[Dataset entries]
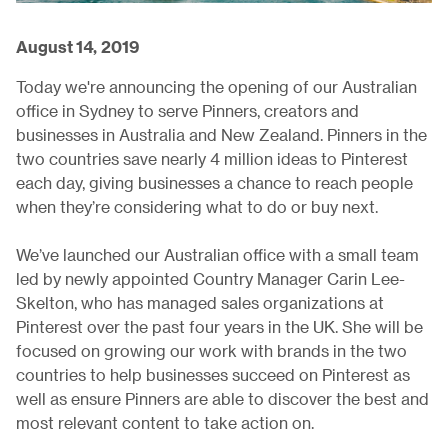
August 14, 2019
Today we're announcing the opening of our Australian
office in Sydney to serve Pinners, creators and
businesses in Australia and New Zealand. Pinners in the
two countries save nearly 4 million ideas to Pinterest
each day, giving businesses a chance to reach people
when they’re considering what to do or buy next.
We’ve launched our Australian office with a small team
led by newly appointed Country Manager Carin Lee-
Skelton, who has managed sales organizations at
Pinterest over the past four years in the UK. She will be
focused on growing our work with brands in the two
countries to help businesses succeed on Pinterest as
well as ensure Pinners are able to discover the best and
most relevant content to take action on.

#### [Work instruction]
Your task is to repeat the opening line of the entries above and each line after it, ending with the line that has "focused on growing". Do not include the pictures.

#### [Exercise answer]
August 14, 2019
Today we're announcing the opening of our Australian
office in Sydney to serve Pinners, creators and
businesses in Australia and New Zealand. Pinners in the
two countries save nearly 4 million ideas to Pinterest
each day, giving businesses a chance to reach people
when they’re considering what to do or buy next.
We’ve launched our Australian office with a small team
led by newly appointed Country Manager Carin Lee-
Skelton, who has managed sales organizations at
Pinterest over the past four years in the UK. She will be
focused on growing our work with brands in the two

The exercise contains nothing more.